┏━━

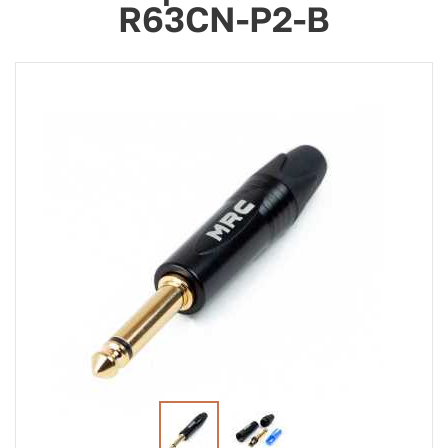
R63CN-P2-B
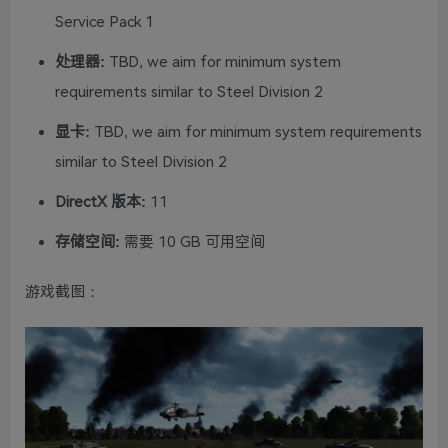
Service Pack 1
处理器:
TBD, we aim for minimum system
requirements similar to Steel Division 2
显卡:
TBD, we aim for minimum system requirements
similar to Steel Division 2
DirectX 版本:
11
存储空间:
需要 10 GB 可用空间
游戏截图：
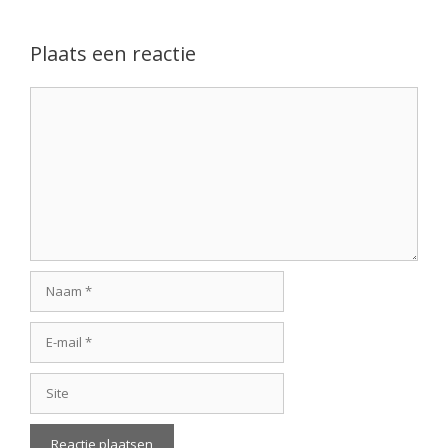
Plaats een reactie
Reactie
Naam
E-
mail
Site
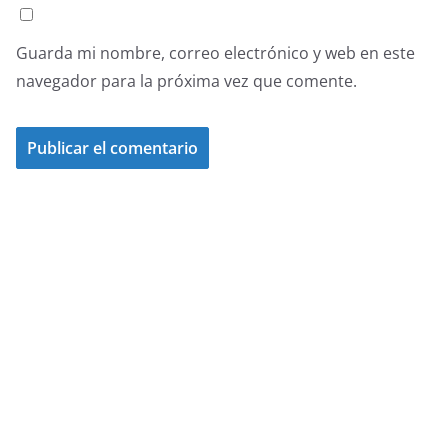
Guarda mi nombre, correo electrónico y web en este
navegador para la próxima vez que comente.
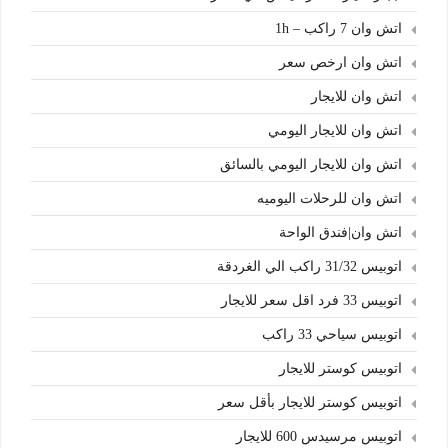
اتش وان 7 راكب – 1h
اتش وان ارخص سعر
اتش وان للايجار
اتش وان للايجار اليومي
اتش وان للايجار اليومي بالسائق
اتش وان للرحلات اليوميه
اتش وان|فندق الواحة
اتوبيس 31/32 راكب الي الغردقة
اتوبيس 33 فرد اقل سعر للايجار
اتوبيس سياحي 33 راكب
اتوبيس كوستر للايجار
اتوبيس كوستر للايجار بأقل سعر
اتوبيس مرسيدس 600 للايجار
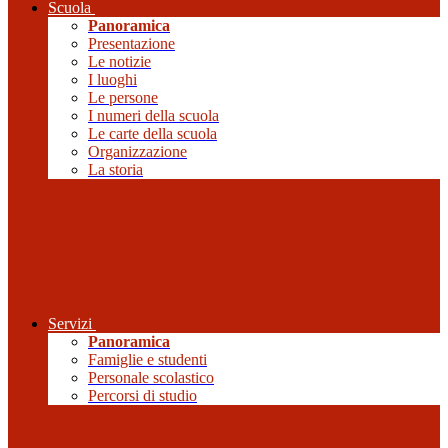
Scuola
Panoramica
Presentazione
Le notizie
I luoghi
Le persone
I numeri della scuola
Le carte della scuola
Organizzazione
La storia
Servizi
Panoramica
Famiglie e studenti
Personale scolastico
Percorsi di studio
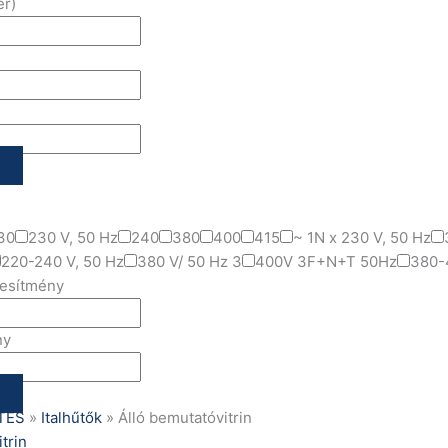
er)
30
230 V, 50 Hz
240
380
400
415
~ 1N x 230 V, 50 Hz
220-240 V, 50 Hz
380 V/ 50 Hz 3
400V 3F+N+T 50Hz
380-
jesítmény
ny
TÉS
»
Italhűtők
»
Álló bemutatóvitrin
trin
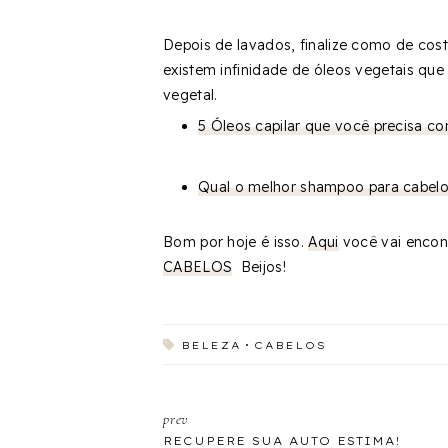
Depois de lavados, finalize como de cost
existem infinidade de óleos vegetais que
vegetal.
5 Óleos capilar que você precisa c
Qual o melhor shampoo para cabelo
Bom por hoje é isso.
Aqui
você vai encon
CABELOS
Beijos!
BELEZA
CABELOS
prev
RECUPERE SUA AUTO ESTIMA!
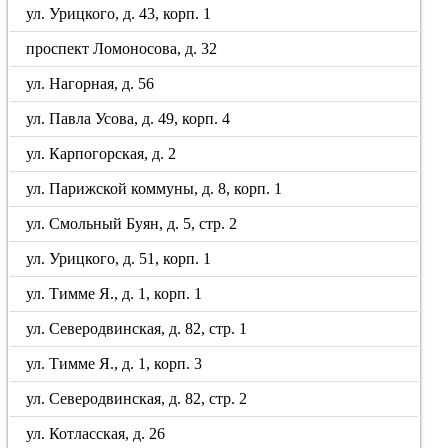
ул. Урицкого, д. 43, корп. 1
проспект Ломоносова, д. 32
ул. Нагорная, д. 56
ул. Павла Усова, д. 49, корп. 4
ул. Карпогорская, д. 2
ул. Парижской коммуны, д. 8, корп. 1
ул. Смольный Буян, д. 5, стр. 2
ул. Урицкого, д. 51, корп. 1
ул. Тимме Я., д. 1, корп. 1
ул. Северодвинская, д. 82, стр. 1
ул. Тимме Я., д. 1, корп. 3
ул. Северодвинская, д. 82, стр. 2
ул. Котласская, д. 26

┗━━

◆ Task brief
Write out the lines above exactly, but only from the one containing "ул. Павла Усова, д. 49, корп. 4" through the last one.

◆ Solution to the exercise
ул. Павла Усова, д. 49, корп. 4
ул. Карпогорская, д. 2
ул. Парижской коммуны, д. 8, корп. 1
ул. Смольный Буян, д. 5, стр. 2
ул. Урицкого, д. 51, корп. 1
ул. Тимме Я., д. 1, корп. 1
ул. Северодвинская, д. 82, стр. 1
ул. Тимме Я., д. 1, корп. 3
ул. Северодвинская, д. 82, стр. 2
ул. Котласская, д. 26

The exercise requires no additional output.